What lines in the data hold the string "Laptop"? Show them.
EXERCISE DATA: Begin
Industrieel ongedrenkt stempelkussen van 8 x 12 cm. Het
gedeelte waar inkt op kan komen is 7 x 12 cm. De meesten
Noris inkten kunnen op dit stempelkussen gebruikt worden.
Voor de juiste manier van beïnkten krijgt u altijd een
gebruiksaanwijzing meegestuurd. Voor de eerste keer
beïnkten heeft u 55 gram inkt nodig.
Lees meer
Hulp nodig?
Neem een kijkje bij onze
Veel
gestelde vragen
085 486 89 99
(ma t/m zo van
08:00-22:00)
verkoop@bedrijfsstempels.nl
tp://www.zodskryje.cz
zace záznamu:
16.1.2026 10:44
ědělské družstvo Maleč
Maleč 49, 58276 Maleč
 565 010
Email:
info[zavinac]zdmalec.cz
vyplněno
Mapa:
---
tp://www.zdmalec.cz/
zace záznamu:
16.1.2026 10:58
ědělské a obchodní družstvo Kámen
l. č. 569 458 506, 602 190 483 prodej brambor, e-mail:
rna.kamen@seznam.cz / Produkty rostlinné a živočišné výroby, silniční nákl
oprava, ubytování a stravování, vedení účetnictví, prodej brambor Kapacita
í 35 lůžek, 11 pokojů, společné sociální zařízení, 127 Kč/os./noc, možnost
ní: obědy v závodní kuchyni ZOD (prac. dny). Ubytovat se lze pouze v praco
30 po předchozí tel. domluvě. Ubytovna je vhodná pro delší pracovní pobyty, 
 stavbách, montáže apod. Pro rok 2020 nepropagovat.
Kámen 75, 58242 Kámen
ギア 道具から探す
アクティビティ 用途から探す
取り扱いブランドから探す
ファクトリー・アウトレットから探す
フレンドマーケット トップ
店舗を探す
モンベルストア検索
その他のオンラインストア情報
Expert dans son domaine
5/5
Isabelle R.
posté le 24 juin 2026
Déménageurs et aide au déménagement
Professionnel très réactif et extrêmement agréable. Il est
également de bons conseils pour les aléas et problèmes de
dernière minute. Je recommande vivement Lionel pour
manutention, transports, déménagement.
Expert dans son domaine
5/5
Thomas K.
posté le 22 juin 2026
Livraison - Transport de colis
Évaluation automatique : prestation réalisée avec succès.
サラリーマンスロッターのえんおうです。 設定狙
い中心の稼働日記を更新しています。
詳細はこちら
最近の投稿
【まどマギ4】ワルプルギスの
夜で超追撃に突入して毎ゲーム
EXERCISE DATA: End
EXERCISE DATA: Begin
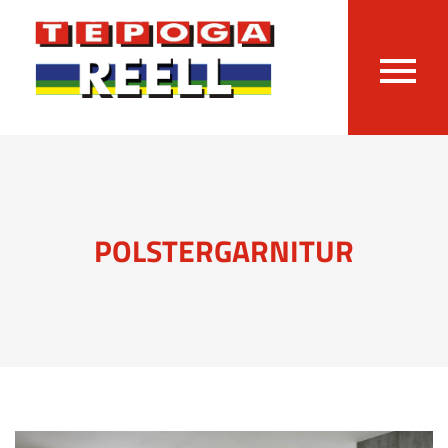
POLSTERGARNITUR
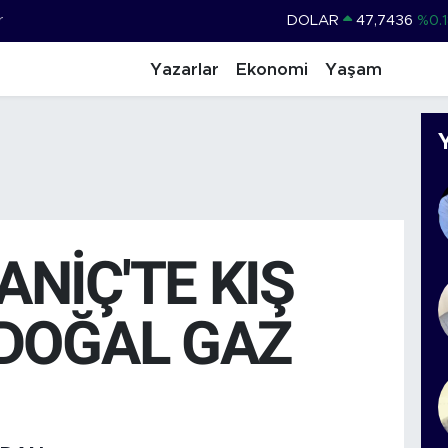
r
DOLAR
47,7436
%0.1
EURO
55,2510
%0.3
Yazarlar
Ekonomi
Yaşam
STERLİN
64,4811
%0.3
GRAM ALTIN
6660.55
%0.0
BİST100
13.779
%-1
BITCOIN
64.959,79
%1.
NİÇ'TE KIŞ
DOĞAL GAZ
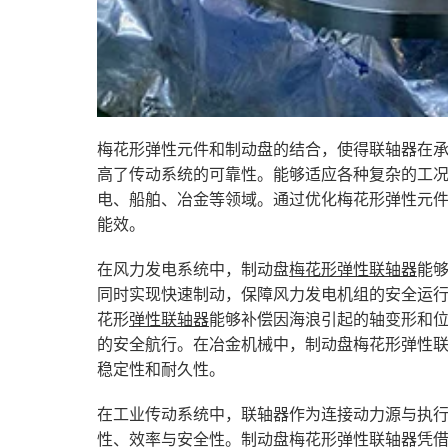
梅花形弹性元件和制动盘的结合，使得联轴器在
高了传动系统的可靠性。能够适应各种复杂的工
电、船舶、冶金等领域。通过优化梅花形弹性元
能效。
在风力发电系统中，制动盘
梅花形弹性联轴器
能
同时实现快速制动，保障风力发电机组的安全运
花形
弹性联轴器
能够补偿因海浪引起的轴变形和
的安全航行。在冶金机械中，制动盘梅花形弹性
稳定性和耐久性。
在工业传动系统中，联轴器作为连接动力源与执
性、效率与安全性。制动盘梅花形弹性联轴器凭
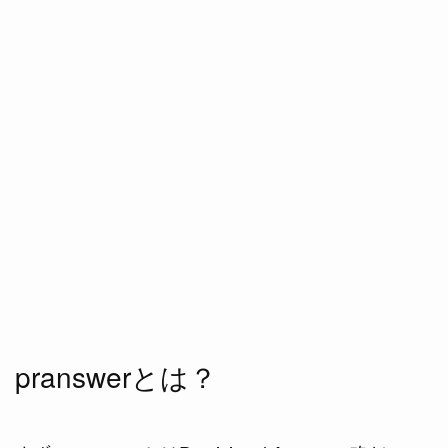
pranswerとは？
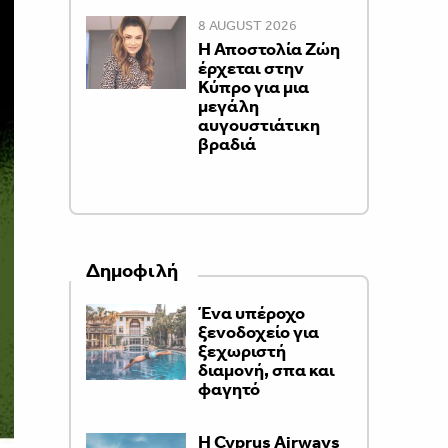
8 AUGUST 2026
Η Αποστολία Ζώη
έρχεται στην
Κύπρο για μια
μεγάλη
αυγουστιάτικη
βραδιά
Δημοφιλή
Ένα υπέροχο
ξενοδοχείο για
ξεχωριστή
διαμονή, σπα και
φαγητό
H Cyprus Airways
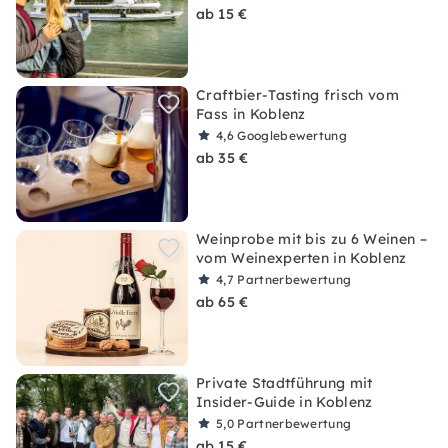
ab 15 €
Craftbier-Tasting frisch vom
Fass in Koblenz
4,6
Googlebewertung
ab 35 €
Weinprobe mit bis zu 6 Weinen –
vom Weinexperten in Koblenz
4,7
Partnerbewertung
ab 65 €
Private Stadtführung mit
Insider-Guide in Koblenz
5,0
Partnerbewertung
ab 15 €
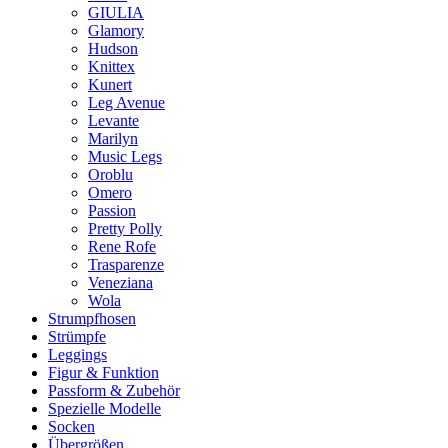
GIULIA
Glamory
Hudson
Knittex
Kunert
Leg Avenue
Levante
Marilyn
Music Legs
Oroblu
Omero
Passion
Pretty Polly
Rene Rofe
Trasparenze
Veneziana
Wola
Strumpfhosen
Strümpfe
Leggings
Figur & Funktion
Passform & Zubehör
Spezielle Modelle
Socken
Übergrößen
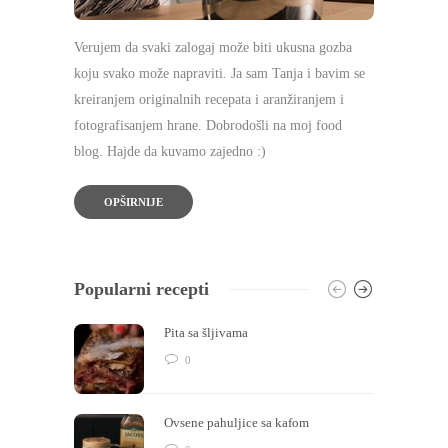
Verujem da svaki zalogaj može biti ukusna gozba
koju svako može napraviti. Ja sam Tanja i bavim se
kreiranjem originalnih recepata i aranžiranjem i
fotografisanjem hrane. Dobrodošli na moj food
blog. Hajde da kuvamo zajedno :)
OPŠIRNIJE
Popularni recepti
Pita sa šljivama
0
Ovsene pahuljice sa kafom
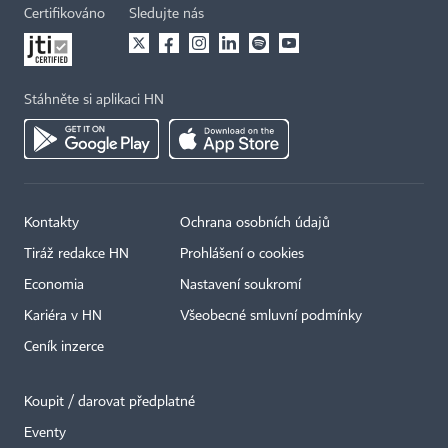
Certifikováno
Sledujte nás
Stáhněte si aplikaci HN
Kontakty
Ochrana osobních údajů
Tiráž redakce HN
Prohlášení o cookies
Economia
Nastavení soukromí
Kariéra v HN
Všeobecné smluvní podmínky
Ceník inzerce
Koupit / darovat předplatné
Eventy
EXERCISE DATA: End
EXERCISE DATA: Begin
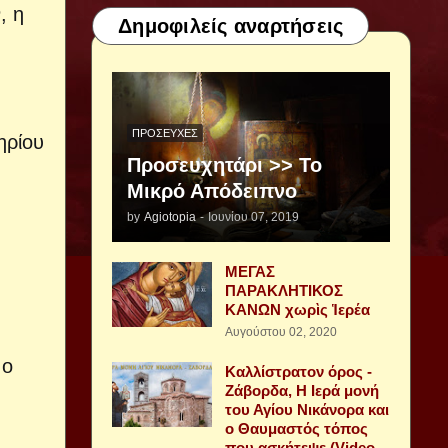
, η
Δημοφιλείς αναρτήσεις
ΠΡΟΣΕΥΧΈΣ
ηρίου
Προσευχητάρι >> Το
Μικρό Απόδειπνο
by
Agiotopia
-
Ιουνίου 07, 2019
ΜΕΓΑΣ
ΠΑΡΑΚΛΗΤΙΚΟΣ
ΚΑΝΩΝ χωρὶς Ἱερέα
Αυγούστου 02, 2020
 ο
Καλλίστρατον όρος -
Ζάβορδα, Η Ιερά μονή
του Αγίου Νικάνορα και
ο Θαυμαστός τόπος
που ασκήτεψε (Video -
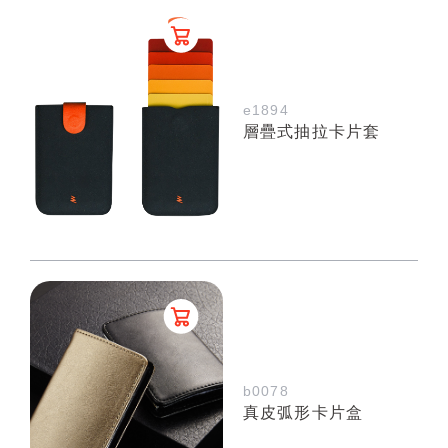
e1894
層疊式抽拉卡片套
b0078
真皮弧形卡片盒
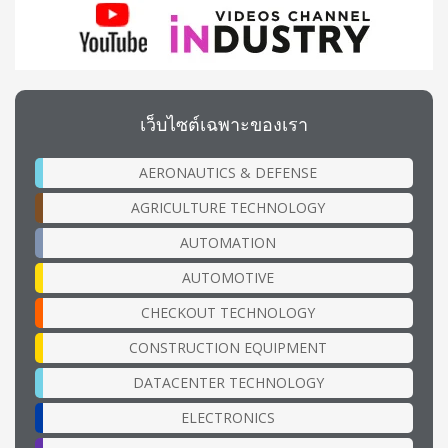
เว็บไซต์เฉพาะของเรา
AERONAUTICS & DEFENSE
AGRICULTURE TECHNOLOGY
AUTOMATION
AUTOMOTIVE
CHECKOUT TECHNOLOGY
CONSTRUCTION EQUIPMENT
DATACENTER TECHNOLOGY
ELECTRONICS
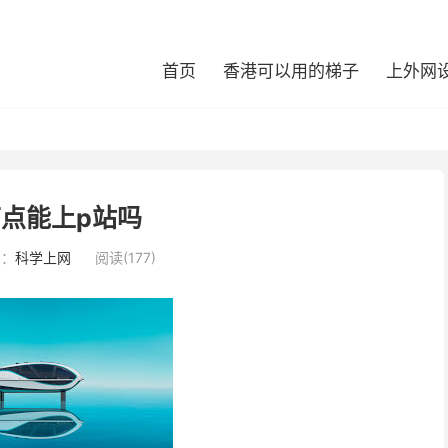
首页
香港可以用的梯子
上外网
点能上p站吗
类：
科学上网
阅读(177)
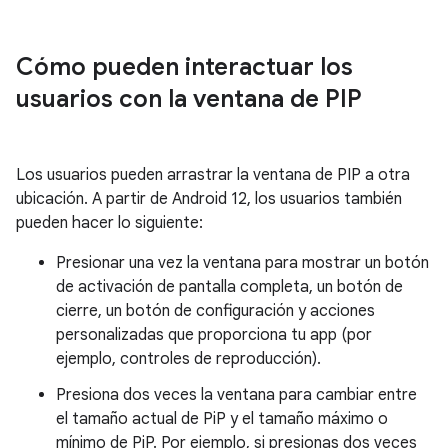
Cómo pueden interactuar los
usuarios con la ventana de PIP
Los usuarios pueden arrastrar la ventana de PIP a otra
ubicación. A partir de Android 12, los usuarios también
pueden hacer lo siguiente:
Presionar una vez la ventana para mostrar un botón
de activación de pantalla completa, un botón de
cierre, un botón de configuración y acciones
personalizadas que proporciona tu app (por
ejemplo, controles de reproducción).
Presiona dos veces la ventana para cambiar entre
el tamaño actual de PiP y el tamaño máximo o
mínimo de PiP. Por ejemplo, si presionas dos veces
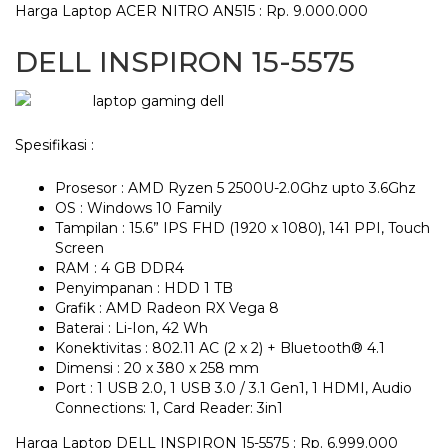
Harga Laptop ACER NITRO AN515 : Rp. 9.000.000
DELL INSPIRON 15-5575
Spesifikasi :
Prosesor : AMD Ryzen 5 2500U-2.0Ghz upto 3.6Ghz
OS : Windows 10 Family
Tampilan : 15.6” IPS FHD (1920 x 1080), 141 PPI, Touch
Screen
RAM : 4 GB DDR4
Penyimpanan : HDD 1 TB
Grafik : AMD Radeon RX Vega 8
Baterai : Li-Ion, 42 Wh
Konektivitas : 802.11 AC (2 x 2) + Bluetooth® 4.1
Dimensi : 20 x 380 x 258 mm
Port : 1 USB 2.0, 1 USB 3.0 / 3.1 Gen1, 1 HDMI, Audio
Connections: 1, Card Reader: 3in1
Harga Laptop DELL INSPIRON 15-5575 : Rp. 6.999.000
EXERCISE DATA: End
> RESPONSE BOX
Harga Laptop ACER NITRO AN515 : Rp. 9.000.000
Harga Laptop DELL INSPIRON 15-5575 : Rp. 6.999.000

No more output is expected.